Re: [isabelle-dev] Tweak Haskell output for future Haskell compatibility.

2012-05-08 Thread Makarius

On Tue, 8 May 2012, Makarius wrote:

I did not find these ancient mails in my folders from the mid-1990-ies on the 
spot.


At last, I've found my mail folders before the year 1996.  On 29-Sep-1994 
someone was pointing out that "latest" Gofer and Haskell would now support 
type class constraints in datatypes, observing this as a current trend in 
functional programming, and demanding that Isabelle/HOL would have to 
follow :-)


This was long before I got myself involved in the datatype package, and we 
added the support for sort constraints in Stefan's version for other 
reasons than following other languges trends.


I can tell further stories about the domain variant by David von Oheimb, 
but maybe I should stop the history session here.



Makarius
___
isabelle-dev mailing list
isabelle-...@in.tum.de
https://mailmanbroy.informatik.tu-muenchen.de/mailman/listinfo/isabelle-dev


Re: [isabelle-dev] Tweak Haskell output for future Haskell compatibility.

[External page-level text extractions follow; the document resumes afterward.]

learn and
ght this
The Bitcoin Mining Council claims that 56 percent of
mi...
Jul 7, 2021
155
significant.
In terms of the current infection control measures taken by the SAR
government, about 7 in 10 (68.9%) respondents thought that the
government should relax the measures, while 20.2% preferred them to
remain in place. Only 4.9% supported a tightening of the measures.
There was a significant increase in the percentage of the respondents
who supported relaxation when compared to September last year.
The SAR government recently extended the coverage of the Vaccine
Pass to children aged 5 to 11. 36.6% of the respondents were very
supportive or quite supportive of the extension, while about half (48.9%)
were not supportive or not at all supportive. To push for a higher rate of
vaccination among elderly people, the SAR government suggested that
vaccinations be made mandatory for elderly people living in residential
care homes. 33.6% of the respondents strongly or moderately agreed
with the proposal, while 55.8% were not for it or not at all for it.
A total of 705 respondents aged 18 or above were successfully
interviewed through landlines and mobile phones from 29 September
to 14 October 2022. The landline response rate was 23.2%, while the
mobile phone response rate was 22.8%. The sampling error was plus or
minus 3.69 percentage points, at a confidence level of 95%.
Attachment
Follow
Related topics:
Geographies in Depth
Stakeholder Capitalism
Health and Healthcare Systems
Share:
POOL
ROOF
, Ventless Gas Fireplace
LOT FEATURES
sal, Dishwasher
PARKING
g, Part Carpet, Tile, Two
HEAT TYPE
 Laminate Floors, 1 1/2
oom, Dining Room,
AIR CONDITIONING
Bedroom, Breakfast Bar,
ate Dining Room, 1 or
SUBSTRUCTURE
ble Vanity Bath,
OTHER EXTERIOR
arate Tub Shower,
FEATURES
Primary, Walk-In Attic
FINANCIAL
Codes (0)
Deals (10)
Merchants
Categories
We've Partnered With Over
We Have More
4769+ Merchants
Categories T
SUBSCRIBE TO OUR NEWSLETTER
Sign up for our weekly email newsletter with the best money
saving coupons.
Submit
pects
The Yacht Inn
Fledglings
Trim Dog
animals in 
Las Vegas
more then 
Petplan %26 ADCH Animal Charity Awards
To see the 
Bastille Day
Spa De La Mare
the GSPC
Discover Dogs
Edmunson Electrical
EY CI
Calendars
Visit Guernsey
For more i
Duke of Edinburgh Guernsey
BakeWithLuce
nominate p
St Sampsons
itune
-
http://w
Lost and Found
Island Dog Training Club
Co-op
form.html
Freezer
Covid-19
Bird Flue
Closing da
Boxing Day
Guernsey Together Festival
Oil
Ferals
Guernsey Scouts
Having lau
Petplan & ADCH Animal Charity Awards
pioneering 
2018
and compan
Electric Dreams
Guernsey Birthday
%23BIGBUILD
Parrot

2012-05-08 Thread Tobias Nipkow
Am 08/05/2012 14:44, schrieb Makarius:
> So apart from the observation that the foundational kernel does not require 
> sort
> constraints (apart from HOL.type of course), were there any reasons against 
> them?

They are not allowed in Haskell anymore, so why do we allow them (and complicate
the code generation for Haskell in the future)? That was the starting point.

That the kernel does not require sort constraints is not the point. Even if it
did, you would still not need sort constraints in datatypes because their
construction does not involve any sorts. You could always (I think) define an
unconstrained datatype, even if its intended usage is in a constrained setting.

I now see that there are certain extra-logical uses and accept that some people
just like to explicitly constrain the usage of a datatype.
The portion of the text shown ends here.